Money for active transportation did not arrive until the 2000s, though it was, and continues to be, limited to small pots of competitive grants that comprise a miniscule percentage of overall transportation spending. As a result, the North-South Greenway is being built in a piecemeal fashion.

Marin’s success in winning grant funding began in 2005, thanks largely to the Marin County Bicycle Coalition. Marin was chosen as one of four recipients for the Non-Motorized Transportation Pilot Program, bringing $25 million in federal funds for walking and bicycling improvements to Marin.

That money contributed to a wide range of efforts including educational programs, planning studies, bike lanes and safety improvements. It was also used to leverage federal, state and regional funds for larger efforts, including pieces of the Greenway.

In 2010, 35 years after the county’s first bicycle plan, Cal Park Hill Tunnel was opened, establishing a connection between San Rafael and Larkspur. Six years later, the pathway was extended across East Sir Francis Drake Boulevard with the construction of the Central Marin Ferry Connector Bridge.

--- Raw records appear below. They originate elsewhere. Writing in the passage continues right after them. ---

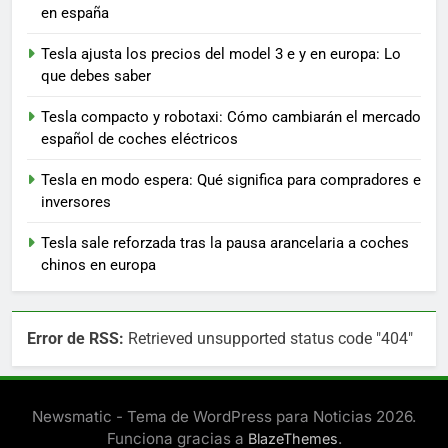
en españa
Tesla ajusta los precios del model 3 e y en europa: Lo
que debes saber
Tesla compacto y robotaxi: Cómo cambiarán el mercado
español de coches eléctricos
Tesla en modo espera: Qué significa para compradores e
inversores
Tesla sale reforzada tras la pausa arancelaria a coches
chinos en europa
Error de RSS:
Retrieved unsupported status code "404"
Newsmatic - Tema de WordPress para Noticias 2026.
Funciona gracias a
.
BlazeThemes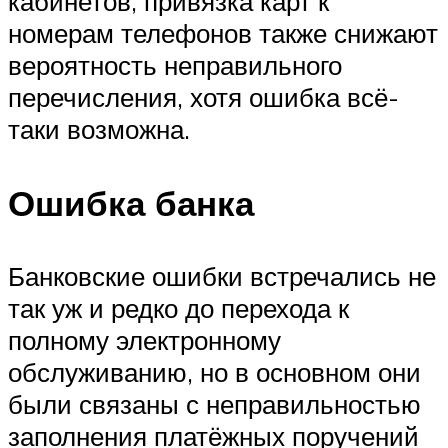
кабинетов, привязка карт к
номерам телефонов также снижают
вероятность неправильного
перечисления, хотя ошибка всё-
таки возможна.
Ошибка банка
Банковские ошибки встречались не
так уж и редко до перехода к
полному электронному
обслуживанию, но в основном они
были связаны с неправильностью
заполнения платёжных поручений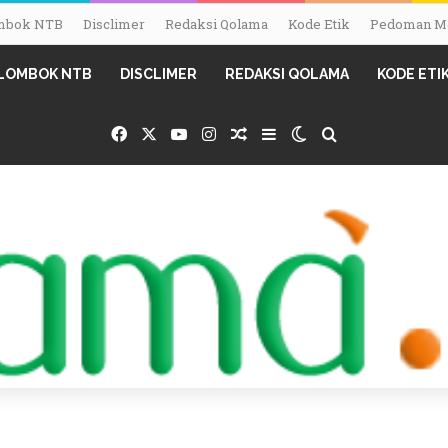
Lombok NTB
Disclimer
Redaksi Qolama
Kode Etik
Pedoman Me
I LOMBOK NTB
DISCLIMER
REDAKSI QOLAMA
KODE ETI
Facebook
X
YouTube
Instagram
Random Article
Sidebar
Switch skin
Search for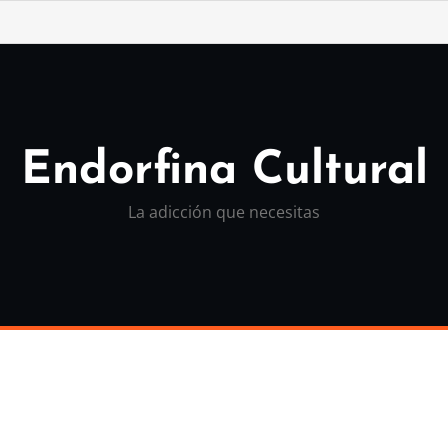
Endorfina Cultural
La adicción que necesitas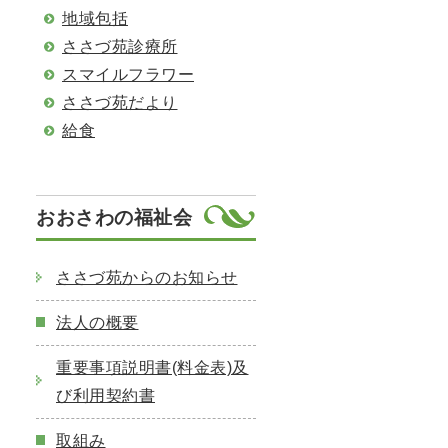
地域包括
ささづ苑診療所
スマイルフラワー
ささづ苑だより
給食
おおさわの福祉会
ささづ苑からのお知らせ
法人の概要
重要事項説明書(料金表)及
び利用契約書
取組み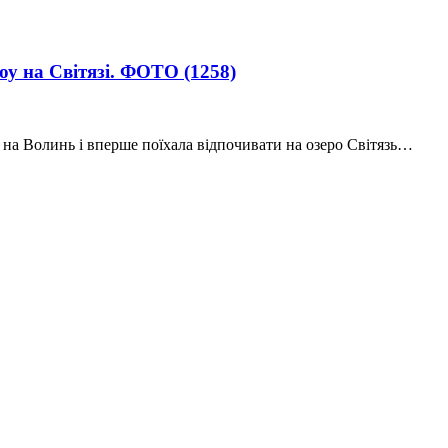
шоу на Світязі. ФОТО
(1258)
 на Волинь і вперше поїхала відпочивати на озеро Світязь…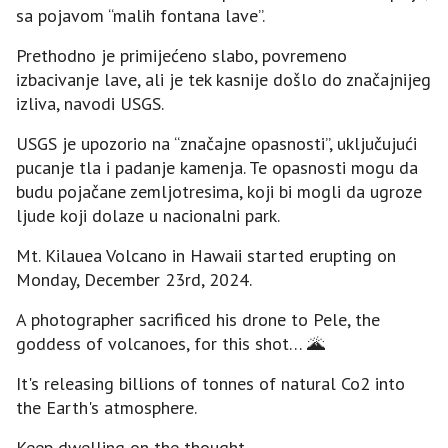
sa pojavom “malih fontana lave”.
Prethodno je primijećeno slabo, povremeno
izbacivanje lave, ali je tek kasnije došlo do značajnijeg
izliva, navodi USGS.
USGS je upozorio na “značajne opasnosti”, uključujući
pucanje tla i padanje kamenja. Te opasnosti mogu da
budu pojačane zemljotresima, koji bi mogli da ugroze
ljude koji dolaze u nacionalni park.
Mt. Kilauea Volcano in Hawaii started erupting on
Monday, December 23rd, 2024.
A photographer sacrificed his drone to Pele, the
goddess of volcanoes, for this shot… 🌋
It's releasing billions of tonnes of natural Co2 into
the Earth's atmosphere.
Keep dwelling on the thought…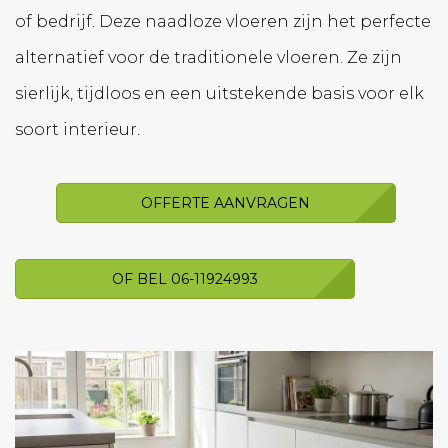
of bedrijf. Deze naadloze vloeren zijn het perfecte
alternatief voor de traditionele vloeren. Ze zijn
sierlijk, tijdloos en een uitstekende basis voor elk
soort interieur.
OFFERTE AANVRAGEN
OF BEL 06-11924993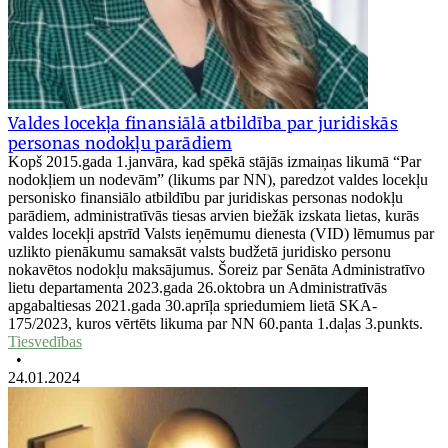
Valdes locekļa finansiālā atbildība par juridiskās
personas nodokļu parādiem
Kopš 2015.gada 1.janvāra, kad spēkā stājās izmaiņas likumā “Par
nodokļiem un nodevām” (likums par NN), paredzot valdes locekļu
personisko finansiālo atbildību par juridiskas personas nodokļu
parādiem, administratīvās tiesas arvien biežāk izskata lietas, kurās
valdes locekļi apstrīd Valsts ieņēmumu dienesta (VID) lēmumus par
uzlikto pienākumu samaksāt valsts budžetā juridisko personu
nokavētos nodokļu maksājumus. Šoreiz par Senāta Administratīvo
lietu departamenta 2023.gada 26.oktobra un Administratīvās
apgabaltiesas 2021.gada 30.aprīļa spriedumiem lietā SKA-
175/2023, kuros vērtēts likuma par NN 60.panta 1.daļas 3.punkts.
Tiesvedības
•
24.01.2024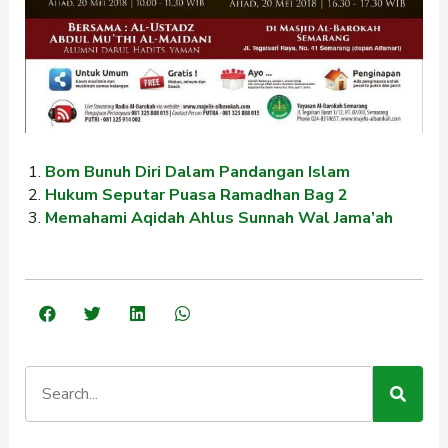
Bom Bunuh Diri Dalam Pandangan Islam
Hukum Seputar Puasa Ramadhan Bag 2
Memahami Aqidah Ahlus Sunnah Wal Jama’ah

Soon, the county will begin work to get people over the next obstacle — Corte Madera Creek.

Some ask whether these investments came at the cost of traffic relief projects or road rehabilitation.

Contrary to popular belief, they were not built with local funds from the Transportation Authority of Marin’s half-cent sales tax, nor did they tap money that could have been used to fill potholes. Instead, they came from an amalgamation of regional, state and federal sources.

More dedicated funding opportunities are being created now.

The state recently committed $1 billion over the next 10 years to walking and bicycling projects in order to meet mobility, climate change, public health and equity goals.

These funds could come to Marin toward reopening Alto Tunnel — the final significant gap in the North-South Greenway — or go elsewhere.

As with the rest of California, the residents of Marin deserve the opportunity to compete for public funding.

Decades from now, our children and their children will enjoy the freedom of walking and bicycling along the Greenway. They won’t ask what the tunnels and bridges cost, or how hard we worked to cobble together the funding.

Instead, they’ll be grateful for the vision that made it possible.


This is the third MCBC column published in the Marin Independent Journal this year. To read the other two, click here and here.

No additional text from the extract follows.